The 1997–98 Alabama Crimson Tide men's basketball team represented the University of Alabama in the 1997–98 NCAA Division I men's basketball season. The team's head coach was David Hobbs, who was in his sixth, and final season at Alabama. The team played their home games at Coleman Coliseum in Tuscaloosa, Alabama. They finished the season with a record of 15–16, with a conference record of 6–10, which placed them in fourth place in the SEC Western Division.

The Tide defeated Vanderbilt in the first round of the 1997 SEC men's basketball tournament, but lost to Kentucky in the quarterfinal. The Tide did not an invite to a postseason tournament, meaning the Tide had missed the postseason for a second consecutive season.

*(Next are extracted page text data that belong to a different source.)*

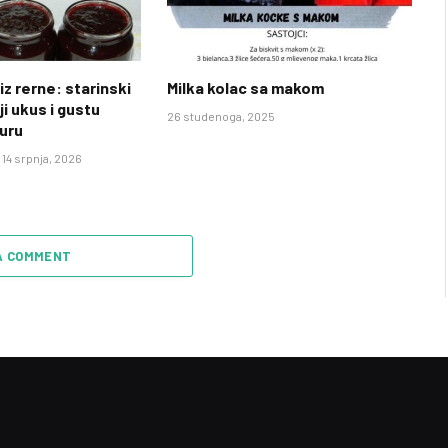
iz rerne: starinski
Milka kolac sa makom
ji ukus i gustu
26 studenoga, 2025
uru
14 srpnja, 2026
A COMMENT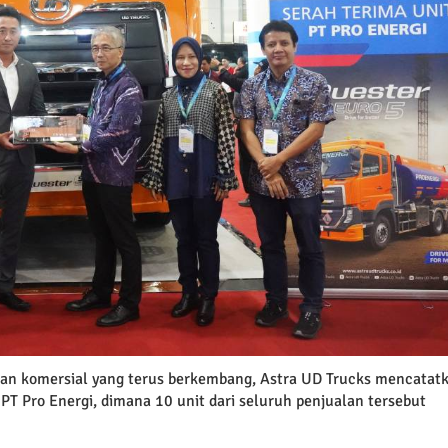
aan komersial yang terus berkembang, Astra UD Trucks mencatat
PT Pro Energi, dimana 10 unit dari seluruh penjualan tersebut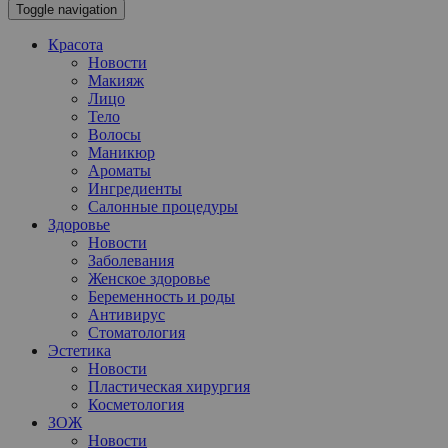
Toggle navigation
Красота
Новости
Макияж
Лицо
Тело
Волосы
Маникюр
Ароматы
Ингредиенты
Салонные процедуры
Здоровье
Новости
Заболевания
Женское здоровье
Беременность и роды
Антивирус
Стоматология
Эстетика
Новости
Пластическая хирургия
Косметология
ЗОЖ
Новости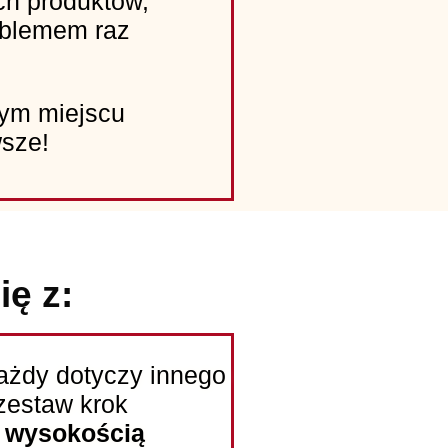
ch produktów,
oblemem raz
nym miejscu
wsze!
ię z:
każdy dotyczy innego
zestaw krok
i wysokością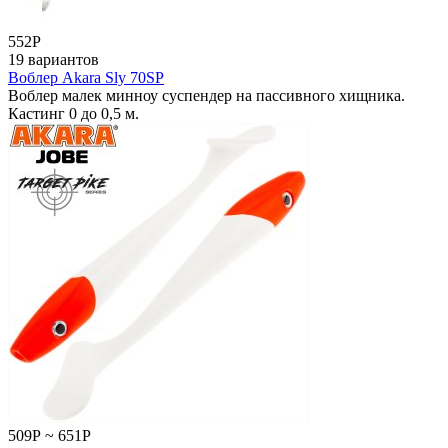
552
Р
19 вариантов
Воблер Akara Sly 70SP
Воблер малек минноу суспендер на пассивного хищника.
Кастинг 0 до 0,5 м.
509
Р
~
651
Р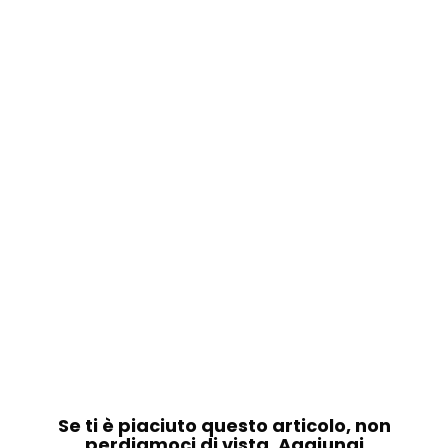
Se ti è piaciuto questo articolo, non
perdiamoci di vista. Aggiungi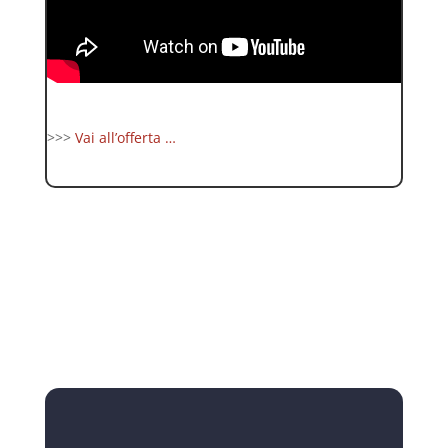
>>>
Vai all’offerta …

Following the season, head coach David Hobbs resigned from his position, finishing with a 110–76 (59.4%) career record and producing nine All-SEC players. As his replacement, Murray State head coach Mark Gottfried was hired on March 25, 1998.

==Schedule and results==

| Regular Season |

| Date time, TV | Rank^{#} | Opponent^{#} | Result | Record | Site city, state |
Regular Season
| Nov 18, 1997* |  | North Texas | W 81–61 | 1–0 | Coleman Coliseum Tuscaloosa, AL |
| Nov 22, 1997* |  | at Minnesota | W 64–63 | 2–0 | Williams Arena Minneapolis, MN |
| Nov 24, 1997* |  | Jacksonville State | W 105–72 | 3–0 | Coleman Coliseum Tuscaloosa, AL |
| Nov 27, 1997* |  | vs. Georgia Tech Puerto Rico Holiday Classic | L 60–62 | 3–1 | Eugene Guerra Sports Complex San Juan, Puerto Rico |
| Nov 28, 1997* |  | vs. American–Puerto Rico Puerto Rico Holiday Classic | L 79–88 | 3–2 | Caguas Municipal Complex Caguas, Puerto Rico |
| Dec 5, 1996* |  | vs. Wichita State Puerto Rico Holiday Classic | W 60–58 | 4–2 | Eugene Guerra Sports Complex San Juan, Puerto Rico |
| Dec 3, 1997* |  | Texas A&M | W 81–64 | 5–2 | Coleman Coliseum Tuscaloosa, AL |
| Dec 6, 1997* |  | at Boston University | W 61–53 | 6–2 | Case Gym Boston, MA |
| Dec 13, 1997* |  | FIU | L 66–68 | 6–3 | Coleman Coliseum Tuscaloosa, AL |
| Dec 20, 1997* |  | vs. Tulane Arby's Holiday Hardwood Classic | L 71–76 ^{OT} | 6–4 | UAB Arena Birmingham, AL |
| Dec 22, 1997* |  | Alabama State | W 85–61 | 7–4 | Coleman Coliseum Tuscaloosa, AL |
| Dec 27, 1997* |  | vs. Sam Houston State All–College Tournament | W 77–58 | 8–4 | Myriad Convention Center Oklahoma City, OK |
| Dec 28, 1997* |  | vs. Oklahoma All–College Tournament | L 61–79 | 8–5 | Myriad Convention Center Oklahoma City, OK |
| Jan 3, 1998 |  | Mississippi State | L 52–56 | 8–6 (0–1) | Coleman Coliseum Tuscaloosa, AL |
| Jan 7, 1998 |  | at LSU | W 60–57 | 9–6 (1–1) | Maravich Assembly Center Baton Rouge, LA |
| Jan 10, 1998 |  | No. 14 Ole Miss | L 63–74 | 9–7 (1–2) | Coleman Coliseum Tuscaloosa, AL |
| Jan 14, 1998 |  | Vanderbilt | L 69–72 | 9–8 (1–3) | Coleman Coliseum Tuscaloosa, AL |
| Jan 18, 1998 |  | at Auburn Iron Bowl of basketball | L 40–94 | 9–9 (1–4) | Beard-Eaves-Memorial Coliseum Auburn, AL |
| Jan 21, 1998 7:00 p.m., JP Sports |  | at No. 7 Kentucky | L 67–70 | 9–10 (1–5) | Freedom Hall Louisville, KY |
| Jan 24, 1998 |  | at No. 18 Arkansas | L 70–77 | 9–11 (1–6) | Bud Walton Arena Fayetteville, AR |
| Jan 28, 1998 |  | Tennessee | L 70–84 | 9–12 (1–7) | Coleman Coliseum Tuscaloosa, AL |
| Feb 4, 1998 |  | Auburn Iron Bowl of basketball | W 76–62 | 10–12 (2–7) | Coleman Coliseum Tuscaloosa, AL |
| Feb 7, 1998 |  | at No. 17 Ole Miss | L 74–75 | 10–13 (2–8) | Tad Smith Coliseum Oxford, MS |
| Feb 11, 1998 |  | at No. 15 South Carolina | L 63–74 | 10–14 (2–9) | Carolina Coliseum Columbia, SC |
| Feb 14, 1998 |  | Florida | W 80–66 | 11–14 (3–9) | Coleman Coliseum Tuscaloosa, AL |
| Feb 18, 1998 |  | at Georgia | L 71–78 | 11–15 (3–10) | Stegeman Coliseum Athens, GA |
| Feb 21, 1998 |  | LSU | W 69–60 | 12–15 (4–10) | Coleman Coliseum Tuscaloosa, AL |
| Feb 25, 1998 |  | at Mississippi State | W 85–70 | 13–15 (5–10) | Humphrey Coliseum Starkville, MS |
| Feb 28, 1998 |  | No. 12 Arkansas | W 65–63 | 14–15 (6–10) | Coleman Coliseum Tuscaloosa, AL |
SEC Tournament
| Mar 5, 1998 JP Sports |  | vs. Vanderbilt SEC Tournament First Round | W 72–62 | 15–15 | Georgia Dome Atlanta, GA |
| Mar 6, 1998 JP Sports |  | vs. No. 7 Kentucky SEC Tournament Quarterfinals | L 71–82 | 15–16 | Georgia Dome Atlanta, GA |
*Non-conference game. ^{#}Rankings from AP Poll. (#) Tournament seedings in parentheses.